One of baseball's most special qualities is the ability to make incredibly effective use of statistics to evaluate performance. Unlike other sports, Baseball can basically be boiled down to numerous one-on-one match-ups throughout the course of a game, and that is why baseball is considered such a statistics driven sport. A batter hitting a home run relies on nothing but himself to score a run, and you won't find that ability to score without any help from your teammates in any other sport.
Baseball has always been a sport where analysis is heavily reliant on statistics, but recently, the effectiveness of the old school statistics have come into question as different metrics are created and studied. Many analysts/writers are making the transition to the newer metrics and stats, but there are still plenty of the old guard who refuse to change their ways. With this in mind, I decided to delve into the debate between the old school and new school and explain it as simply as possibly.

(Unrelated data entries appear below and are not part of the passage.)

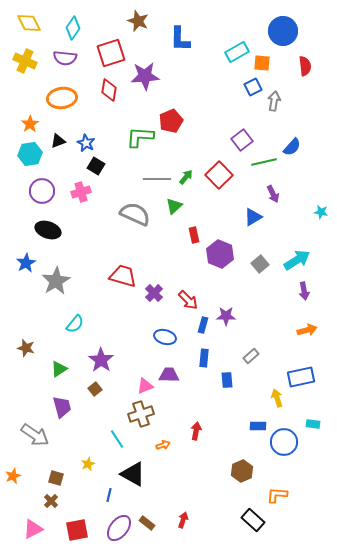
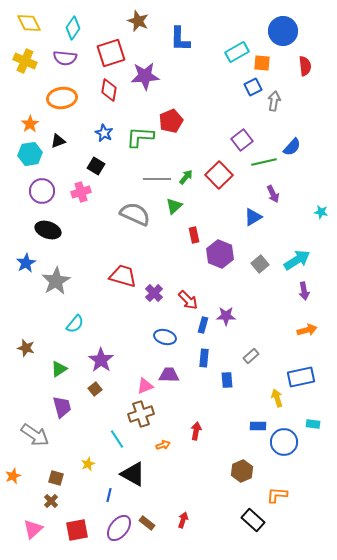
blue star at (86, 143): moved 18 px right, 10 px up
pink triangle at (33, 529): rotated 15 degrees counterclockwise
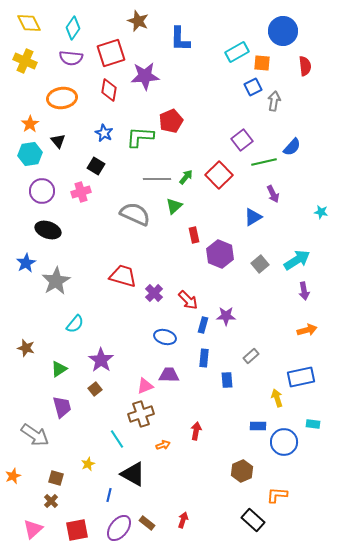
purple semicircle at (65, 58): moved 6 px right
black triangle at (58, 141): rotated 49 degrees counterclockwise
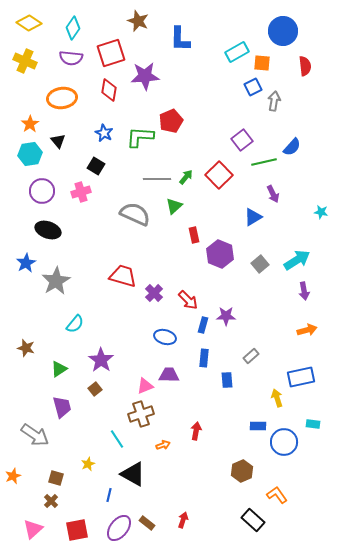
yellow diamond at (29, 23): rotated 30 degrees counterclockwise
orange L-shape at (277, 495): rotated 50 degrees clockwise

WARNING: This may be a struggle to fight through at points. Feel free to take your time.
Old School Pitching Stats
BABIP – Batting Average on Balls in Play
This is not an old school stat, but it is necessary to understand it since I will use it in the analysis of multiple statistics in this section. BABIP is the batting average on balls hit into the field of play. The historical average for pitchers has always balanced out around .300. Any variance from this number shows that the pitcher has either been getting lucky (lower BABIP meaning hard hit balls being right at people, etc) or been unlucky (Higher BABIP meaning more balls sneaking through the infield, etc). Here is a quick example of why this is important. A pitcher gives up 5 hits on 5 shattered bat bloopers. Has the pitcher pitched badly? No. The pitcher has pitched well, but just gotten unlucky. Obviously his BABIP is going to be 1.000 and comparing that to the .300 norm shows that it was unlucky. You can look at a pitcher’s BABIP during the season and be able to tell whether the pitcher is due for a regression or an improvement based on the BABIP returning to the mean of .300.
Pitcher Win-Loss Record
The biggest battles in the baseball community have been over Win-Loss record. It defies logic, but Win-Loss record is the most overused stat in baseball. It doubles as the most overrated. Wins measure a team’s success, not an individual’s performance.

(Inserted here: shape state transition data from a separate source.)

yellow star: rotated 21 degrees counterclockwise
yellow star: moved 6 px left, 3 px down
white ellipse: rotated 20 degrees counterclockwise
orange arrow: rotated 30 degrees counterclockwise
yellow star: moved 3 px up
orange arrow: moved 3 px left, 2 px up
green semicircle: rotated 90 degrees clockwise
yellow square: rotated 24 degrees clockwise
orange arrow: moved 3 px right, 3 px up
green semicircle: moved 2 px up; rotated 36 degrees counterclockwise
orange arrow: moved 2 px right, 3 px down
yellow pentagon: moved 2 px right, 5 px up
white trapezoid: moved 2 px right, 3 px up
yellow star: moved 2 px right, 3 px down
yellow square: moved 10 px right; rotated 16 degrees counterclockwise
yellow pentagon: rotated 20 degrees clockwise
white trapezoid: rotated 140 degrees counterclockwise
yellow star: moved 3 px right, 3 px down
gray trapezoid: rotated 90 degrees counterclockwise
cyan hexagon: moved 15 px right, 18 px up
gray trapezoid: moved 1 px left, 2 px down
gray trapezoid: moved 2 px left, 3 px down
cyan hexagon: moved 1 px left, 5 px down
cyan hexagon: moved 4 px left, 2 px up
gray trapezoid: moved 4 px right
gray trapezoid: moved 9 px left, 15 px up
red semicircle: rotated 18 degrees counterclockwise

I won’t go too deeply because there is a fantastic article written by Keith Law of ESPN’s Scouts Inc that covers this exact issue.
Basically, Law goes through and examines how much affect/responsibility a starting pitcher has for a team win in any particular game. The answer is less than 30%. This quote from the article sums it up perfectly.
If you tell me a starting pitcher went 15-10, the only thing I can tell you is that he appeared in 25 games that year. I don't know if he pitched well, if he pitched really well but got lousy run support, or if he pitched poorly but played for an offensive powerhouse with good defenders.
Pitcher wins apply a team outcome to an individual player in a sport where no one individual player can win a game.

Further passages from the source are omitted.